Antes de entrar no Jornalismo da PUC, por influência da minha mãe, a dona Etna, sempre li muito e escutei muito rádio. Lia os clássicos - tinha até carnê da Globo e Sulina - e os jornais, especialmente a Folha da Manhã e o Correio do Povo. Revistas. As rádios que tinham jornalismo... era uma obrigação escutarmos o noticiário apresentado pelo José Aldair.
Fui fazendo a seleção dos que mais gostava, desde o tempo do científico no Champagnat até o início da Faculdade, passando pelo cursinho IPV.
Sem me preocupar com a época, digo que gostava muito do Luis Fernando Verissimo, Ibsen Pinheiro, Janer Cristaldo, Rogério Mendelski, Cândido Norberto, Darci Filho, Flávio Alcaraz Gomes, José Fogaça, Bibo Nunes, Clóvis Duarte, Tânia Carvalho, Paulo Raymundo Gasparotto, Cascalho Contursi, Discocuecas, Maria do Carmo Bueno, Haroldo de Souza, Ruy Carlos Ostermann, entre outros que também faziam jornalismo.

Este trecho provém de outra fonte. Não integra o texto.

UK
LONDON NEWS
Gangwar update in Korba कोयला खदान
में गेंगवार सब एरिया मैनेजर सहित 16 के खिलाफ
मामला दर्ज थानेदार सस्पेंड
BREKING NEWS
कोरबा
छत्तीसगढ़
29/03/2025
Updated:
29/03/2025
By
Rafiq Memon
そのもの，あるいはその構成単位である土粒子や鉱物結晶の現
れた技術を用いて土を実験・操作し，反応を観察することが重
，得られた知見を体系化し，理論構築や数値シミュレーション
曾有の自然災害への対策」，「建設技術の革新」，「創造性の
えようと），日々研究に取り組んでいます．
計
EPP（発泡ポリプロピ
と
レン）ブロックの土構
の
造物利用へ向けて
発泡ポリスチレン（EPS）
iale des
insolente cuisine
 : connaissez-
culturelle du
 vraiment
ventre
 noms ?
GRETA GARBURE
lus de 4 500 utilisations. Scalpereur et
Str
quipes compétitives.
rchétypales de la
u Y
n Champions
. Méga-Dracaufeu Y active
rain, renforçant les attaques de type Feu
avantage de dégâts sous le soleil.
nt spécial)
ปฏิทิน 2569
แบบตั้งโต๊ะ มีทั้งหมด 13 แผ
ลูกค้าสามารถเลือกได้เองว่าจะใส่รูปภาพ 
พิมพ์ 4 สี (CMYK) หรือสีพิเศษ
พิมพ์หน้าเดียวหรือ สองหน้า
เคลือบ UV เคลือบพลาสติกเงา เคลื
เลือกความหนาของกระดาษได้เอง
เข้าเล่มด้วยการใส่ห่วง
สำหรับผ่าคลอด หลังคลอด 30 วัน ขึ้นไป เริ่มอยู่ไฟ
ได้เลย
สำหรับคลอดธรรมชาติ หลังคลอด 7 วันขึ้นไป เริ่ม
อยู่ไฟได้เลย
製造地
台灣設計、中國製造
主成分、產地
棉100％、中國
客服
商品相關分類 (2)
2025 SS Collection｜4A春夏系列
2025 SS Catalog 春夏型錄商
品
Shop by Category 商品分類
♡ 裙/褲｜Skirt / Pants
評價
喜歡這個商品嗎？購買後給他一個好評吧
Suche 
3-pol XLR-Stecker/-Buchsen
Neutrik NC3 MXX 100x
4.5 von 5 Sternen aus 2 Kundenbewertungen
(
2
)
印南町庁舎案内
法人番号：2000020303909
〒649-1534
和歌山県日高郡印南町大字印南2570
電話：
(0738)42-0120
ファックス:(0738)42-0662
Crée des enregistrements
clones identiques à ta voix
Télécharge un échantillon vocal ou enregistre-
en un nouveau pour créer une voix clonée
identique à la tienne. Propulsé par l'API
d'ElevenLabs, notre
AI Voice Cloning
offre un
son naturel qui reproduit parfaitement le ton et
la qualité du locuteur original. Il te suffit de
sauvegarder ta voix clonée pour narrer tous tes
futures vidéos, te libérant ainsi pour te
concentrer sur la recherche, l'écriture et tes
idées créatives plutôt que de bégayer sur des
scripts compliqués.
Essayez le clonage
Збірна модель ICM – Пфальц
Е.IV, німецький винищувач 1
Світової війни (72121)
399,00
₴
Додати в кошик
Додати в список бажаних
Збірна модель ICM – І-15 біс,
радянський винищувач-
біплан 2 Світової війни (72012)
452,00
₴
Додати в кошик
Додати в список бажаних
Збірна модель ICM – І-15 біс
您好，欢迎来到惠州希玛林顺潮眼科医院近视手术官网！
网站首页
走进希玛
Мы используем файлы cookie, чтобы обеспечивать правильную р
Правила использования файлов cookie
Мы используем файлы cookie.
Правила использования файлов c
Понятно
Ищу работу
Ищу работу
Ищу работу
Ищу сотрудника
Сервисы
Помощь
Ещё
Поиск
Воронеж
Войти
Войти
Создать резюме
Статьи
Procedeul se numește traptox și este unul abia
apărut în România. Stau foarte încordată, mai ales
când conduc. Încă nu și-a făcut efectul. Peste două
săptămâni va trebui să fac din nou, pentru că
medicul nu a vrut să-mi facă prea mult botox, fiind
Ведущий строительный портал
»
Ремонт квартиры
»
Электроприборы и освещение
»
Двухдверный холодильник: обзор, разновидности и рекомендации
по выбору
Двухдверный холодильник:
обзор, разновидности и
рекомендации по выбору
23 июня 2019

Mas entre todos, me chamava a atenção o Ibsen Pinheiro, porque me dava a impressão de que ele sempre lia o que falava no rádio, porque as frases saiam sempre perfeitas. No jornal, tudo bem, mas no rádio e depois na TV me passava a impressão de que das duas uma: ou ele decorava o texto ou lia no teleprompter.
Era impressionante a facilidade que ele tinha em fazer frases interessantes. Sempre, em qualquer situação. No Sala de Redação, atração da rádio sobre futebol, ninguém se aventurava a contestá-lo.
Lembro que o Pedro Ernesto Denardim apresentou um programa, aos domingos na RBS TV, sobre futebol. Era com Ibsen e um advogado com o apelido de Cacalo. O Ibsen o destruía a cada minuto. O programa não durou muito.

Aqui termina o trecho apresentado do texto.